TO DO. Please show all lines of the records that include "zawodnicy".

EXERCISE INPUTS.

=== Begin Enclosure ===

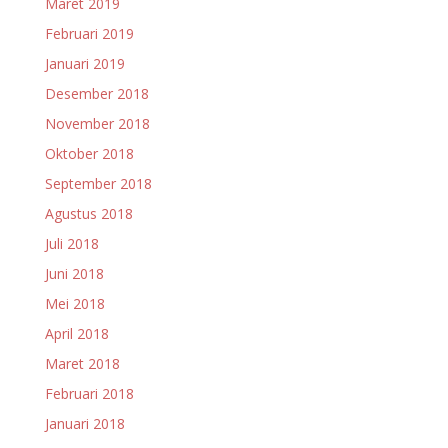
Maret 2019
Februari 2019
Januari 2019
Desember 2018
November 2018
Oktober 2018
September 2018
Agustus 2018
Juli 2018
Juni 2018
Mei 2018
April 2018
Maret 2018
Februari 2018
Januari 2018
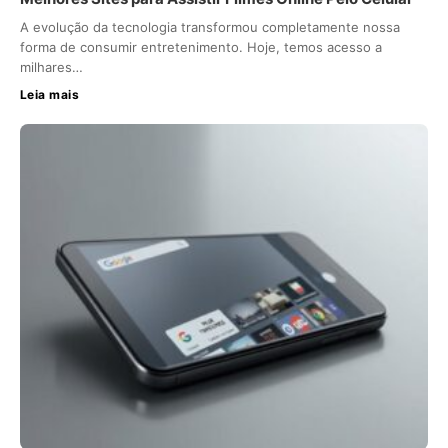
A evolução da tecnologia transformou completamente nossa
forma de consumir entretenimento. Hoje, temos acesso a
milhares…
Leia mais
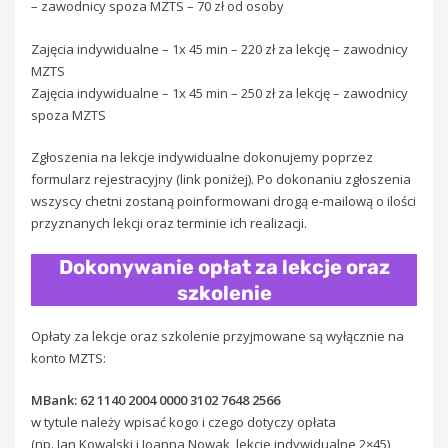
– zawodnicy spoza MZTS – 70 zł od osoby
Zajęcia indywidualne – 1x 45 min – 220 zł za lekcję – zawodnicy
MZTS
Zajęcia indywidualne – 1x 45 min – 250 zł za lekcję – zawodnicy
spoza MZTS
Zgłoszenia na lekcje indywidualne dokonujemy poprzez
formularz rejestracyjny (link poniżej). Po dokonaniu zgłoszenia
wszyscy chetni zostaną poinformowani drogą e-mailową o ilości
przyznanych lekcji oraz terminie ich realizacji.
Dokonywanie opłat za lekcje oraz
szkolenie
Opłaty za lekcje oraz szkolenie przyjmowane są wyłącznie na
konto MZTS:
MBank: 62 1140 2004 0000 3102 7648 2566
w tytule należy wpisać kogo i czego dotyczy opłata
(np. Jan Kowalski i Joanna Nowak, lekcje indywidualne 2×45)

=== End Enclosure ===
=== Begin Enclosure ===

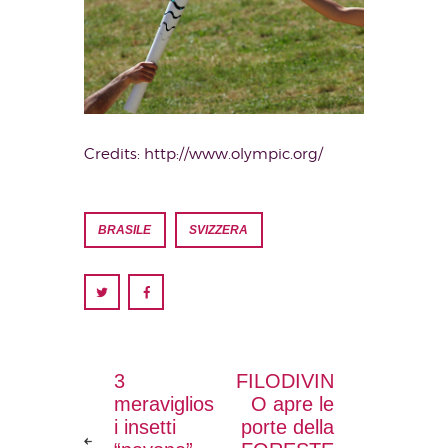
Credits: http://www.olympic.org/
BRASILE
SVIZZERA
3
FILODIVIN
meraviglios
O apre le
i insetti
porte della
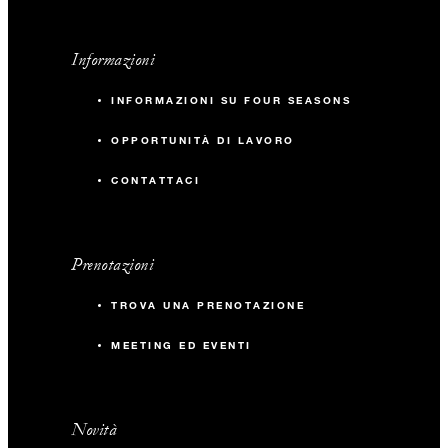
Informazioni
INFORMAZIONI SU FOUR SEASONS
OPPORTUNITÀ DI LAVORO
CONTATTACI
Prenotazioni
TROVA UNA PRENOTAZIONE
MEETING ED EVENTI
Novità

=== End Enclosure ===
=== Begin Enclosure ===

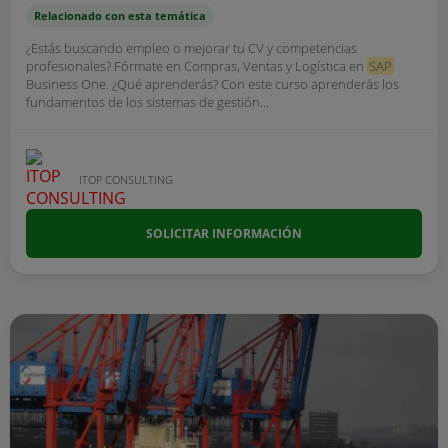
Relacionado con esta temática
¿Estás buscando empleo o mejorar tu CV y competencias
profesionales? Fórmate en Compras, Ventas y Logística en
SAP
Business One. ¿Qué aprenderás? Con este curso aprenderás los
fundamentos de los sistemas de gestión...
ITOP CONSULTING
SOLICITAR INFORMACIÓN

=== End Enclosure ===

SOLUTION FOR THIS EXERCISE.
– zawodnicy spoza MZTS – 70 zł od osoby
Zajęcia indywidualne – 1x 45 min – 220 zł za lekcję – zawodnicy
Zajęcia indywidualne – 1x 45 min – 250 zł za lekcję – zawodnicy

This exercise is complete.